Поплыл перед глазами запертый на замок большой серебряный сосуд, похожий на сахарницу. В нем лежали внутренности государя, его сердце и легкие. Заспиртованные, они вместе с телом отправились в Петербург, но после отъезда Тарасова и Вилье два месяца находились в ведении Костандиса. Он без труда мог подменить сердце или изъять его без замены, резонно полагая, что перед погребением, когда пропажа обнаружится, посвященные в эту тайну предпочтут не поднимать шума.
Костандис испытующе смотрел меня. Я молча кивнул.
“Я знаю, вы любили его, – сказал он после паузы. – Вопрос вот в чем: была бы ваша любовь к нему так же сильна, если бы он не был государем?”
Я повернулся и зашагал в сторону города.
Тропинка, приведшая нас к церкви, осталась в стороне, я не стал к ней возвращаться и двинулся прямиком через пустошь. Мои спутники последовали за мной.
“Глупый вопрос, – услышал я за спиной голос Мосцепанова. – С тем же успехом ты можешь спросить у моей Эви, любила бы она меня или нет, не будь я ее отцом”.
Он догнал меня и пошел рядом.
“Прозябоша грешные яко трава”, – вспомнил я 91-й псалом.
Не уверен насчет грешников, но высохшие за долгое южное лето травяные метелки трепетали под очнувшимся к вечеру ветром.
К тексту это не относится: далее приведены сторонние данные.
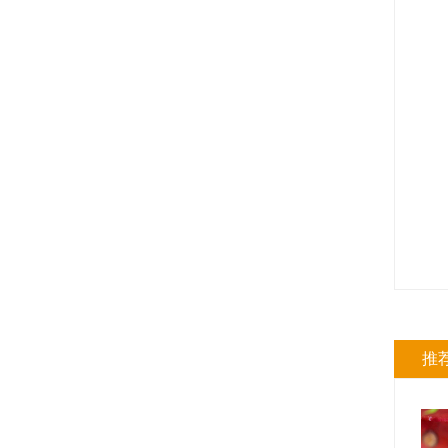
蔻曼传统黄油块（脂肪含量82%）
规格: 4块×2.5千克 / 箱
推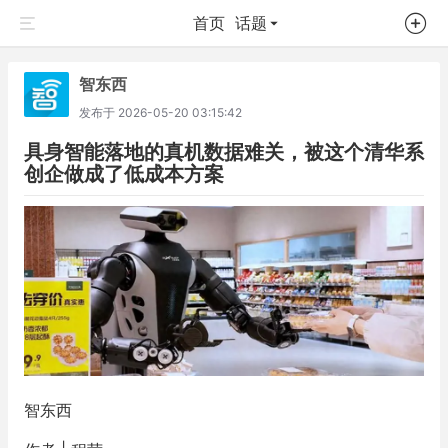
首页
话题
智东西
发布于
2026-05-20 03:15:42
具身智能落地的真机数据难关，被这个清华系
创企做成了低成本方案
智东西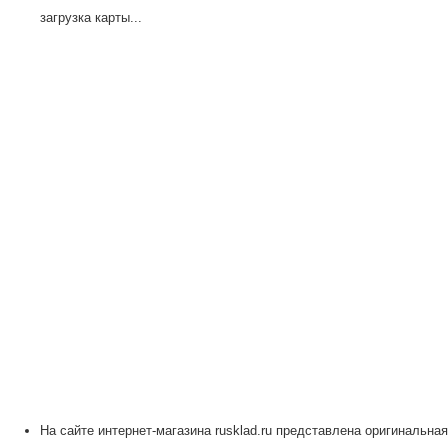
загрузка карты...
На сайте интернет-магазина rusklad.ru представлена оригинальная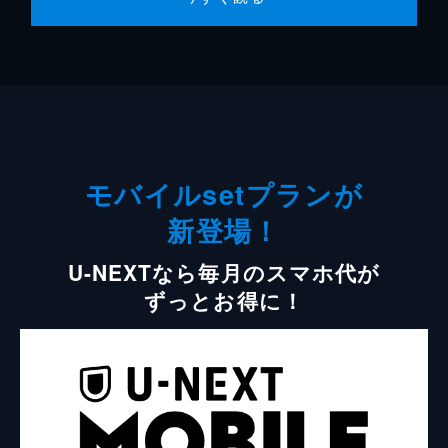
モバイルsetプランが
新登場！
U-NEXTなら毎月のスマホ代が
ずっとお得に！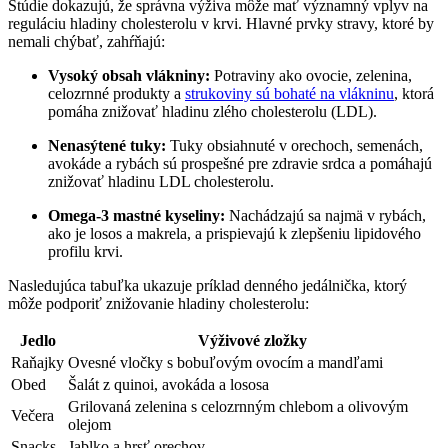
Štúdie dokazujú, že správna výživa môže mať významný vplyv na
reguláciu hladiny cholesterolu v krvi. Hlavné prvky stravy, ktoré by
nemali chýbať, zahŕňajú:
Vysoký obsah vlákniny:
Potraviny ako ovocie, zelenina,
celozrnné produkty a
strukoviny sú bohaté na vlákninu
, ktorá
pomáha znižovať hladinu zlého cholesterolu (LDL).
Nenasýtené tuky:
Tuky obsiahnuté v orechoch, semenách,
avokáde a rybách sú prospešné pre zdravie srdca a pomáhajú
znižovať hladinu LDL cholesterolu.
Omega-3 mastné kyseliny:
Nachádzajú sa najmä v rybách,
ako je losos a makrela, a prispievajú k zlepšeniu lipidového
profilu krvi.
Nasledujúca tabuľka ukazuje príklad denného jedálnička, ktorý
môže podporiť znižovanie hladiny cholesterolu:
Jedlo
Výživové zložky
Raňajky
Ovesné vločky s bobuľovým ovocím a mandľami
Obed
Šalát z quinoi, avokáda a lososa
Grilovaná zelenina s celozrnným chlebom a olivovým
Večera
olejom
Snacks
Jablko a hrsť orechov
Они со звоном секли мне голенища сапог.
Очертания Гиметты, еще недавно ясные, начали расплываться в вечерней дымке. На таком расстоянии желтый мрамор Парфенона казался ослепительно белым. Передо мной расстилалась земля, которой суждены счастье и вечное процветание.
Мосцепанов подобрал сухую ветку и, насвистывая, сшибал ею головки каких-то желтеньких цветочков вроде крымской кульбабы, но повыше и покрупнее. Чувствовалось, что он доволен прогулкой, моим обществом, женой, дочерью, всей своей прошлой и нынешней жизнью. Тем, что сердце государя, всегда искавшее покоя, нашло его, как и он сам, здесь, в Греции, – тоже.
Он перестал свистеть и выбросил ветку. Городской шум сюда не долетал. Трава продолжала звенеть, но этот звук лишь оттенял царившую вокруг тишину. Ее не нарушали даже птицы. Они пропели свои брачные песенки и замолчали до будущей весны.